### [Dataset]

********

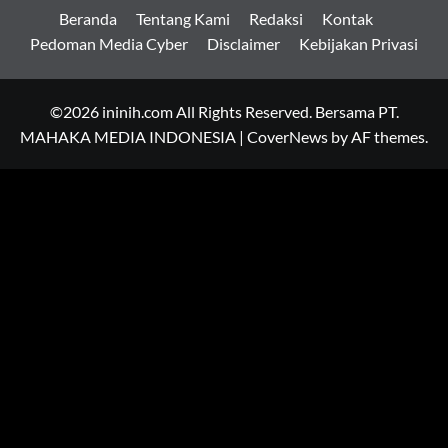
Beranda
Tentang Kami
Redaksi
Kontak
Pedoman Media Cyber
Disclaimer
Kebijakan Privasi
©2026 ininih.com All Rights Reserved. Bersama PT.
MAHAKA MEDIA INDONESIA
|
CoverNews
by AF themes.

********

### [What is being asked]
Retype the full listing exactly; pictures stay out.

### [Exercise result]
Beranda
Tentang Kami
Redaksi
Kontak
Pedoman Media Cyber
Disclaimer
Kebijakan Privasi
©2026 ininih.com All Rights Reserved. Bersama PT.
MAHAKA MEDIA INDONESIA
|
CoverNews
by AF themes.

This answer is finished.